Stored dataset items
- - - - - - -

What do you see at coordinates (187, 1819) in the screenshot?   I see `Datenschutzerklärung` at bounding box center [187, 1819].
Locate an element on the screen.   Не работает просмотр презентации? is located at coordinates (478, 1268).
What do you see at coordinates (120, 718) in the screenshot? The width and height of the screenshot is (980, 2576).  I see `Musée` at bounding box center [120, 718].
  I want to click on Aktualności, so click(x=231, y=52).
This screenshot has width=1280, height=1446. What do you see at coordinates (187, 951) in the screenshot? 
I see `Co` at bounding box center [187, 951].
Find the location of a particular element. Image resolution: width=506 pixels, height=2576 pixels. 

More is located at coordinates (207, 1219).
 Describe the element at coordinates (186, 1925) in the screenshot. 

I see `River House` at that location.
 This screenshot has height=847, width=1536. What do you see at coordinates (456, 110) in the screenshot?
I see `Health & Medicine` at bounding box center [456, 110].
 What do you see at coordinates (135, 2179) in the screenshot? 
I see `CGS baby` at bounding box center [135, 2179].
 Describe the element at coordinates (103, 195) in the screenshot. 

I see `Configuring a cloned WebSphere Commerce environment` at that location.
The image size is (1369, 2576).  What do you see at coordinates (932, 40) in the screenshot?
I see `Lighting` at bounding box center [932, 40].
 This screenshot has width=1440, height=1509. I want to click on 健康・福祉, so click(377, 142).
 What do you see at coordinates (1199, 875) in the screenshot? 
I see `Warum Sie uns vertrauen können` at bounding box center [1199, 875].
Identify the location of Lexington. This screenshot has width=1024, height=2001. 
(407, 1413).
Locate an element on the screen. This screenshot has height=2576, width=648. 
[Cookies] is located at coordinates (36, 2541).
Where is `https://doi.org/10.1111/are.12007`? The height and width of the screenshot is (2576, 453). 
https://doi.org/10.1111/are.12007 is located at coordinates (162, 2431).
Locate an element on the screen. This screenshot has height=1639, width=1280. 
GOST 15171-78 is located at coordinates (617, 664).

- - - - - - -

What is being asked :: Please reproduce the records exactly, without leaving any out.

Answer for this exercise ::
What do you see at coordinates (187, 1819) in the screenshot?   I see `Datenschutzerklärung` at bounding box center [187, 1819].
Locate an element on the screen.   Не работает просмотр презентации? is located at coordinates (478, 1268).
What do you see at coordinates (120, 718) in the screenshot? The width and height of the screenshot is (980, 2576).  I see `Musée` at bounding box center [120, 718].
  I want to click on Aktualności, so click(x=231, y=52).
This screenshot has width=1280, height=1446. What do you see at coordinates (187, 951) in the screenshot? 
I see `Co` at bounding box center [187, 951].
Find the location of a particular element. Image resolution: width=506 pixels, height=2576 pixels. 

More is located at coordinates (207, 1219).
 Describe the element at coordinates (186, 1925) in the screenshot. 

I see `River House` at that location.
 This screenshot has height=847, width=1536. What do you see at coordinates (456, 110) in the screenshot?
I see `Health & Medicine` at bounding box center [456, 110].
 What do you see at coordinates (135, 2179) in the screenshot? 
I see `CGS baby` at bounding box center [135, 2179].
 Describe the element at coordinates (103, 195) in the screenshot. 

I see `Configuring a cloned WebSphere Commerce environment` at that location.
The image size is (1369, 2576).  What do you see at coordinates (932, 40) in the screenshot?
I see `Lighting` at bounding box center [932, 40].
 This screenshot has width=1440, height=1509. I want to click on 健康・福祉, so click(377, 142).
 What do you see at coordinates (1199, 875) in the screenshot? 
I see `Warum Sie uns vertrauen können` at bounding box center [1199, 875].
Identify the location of Lexington. This screenshot has width=1024, height=2001. 
(407, 1413).
Locate an element on the screen. This screenshot has height=2576, width=648. 
[Cookies] is located at coordinates (36, 2541).
Where is `https://doi.org/10.1111/are.12007`? The height and width of the screenshot is (2576, 453). 
https://doi.org/10.1111/are.12007 is located at coordinates (162, 2431).
Locate an element on the screen. This screenshot has height=1639, width=1280. 
GOST 15171-78 is located at coordinates (617, 664).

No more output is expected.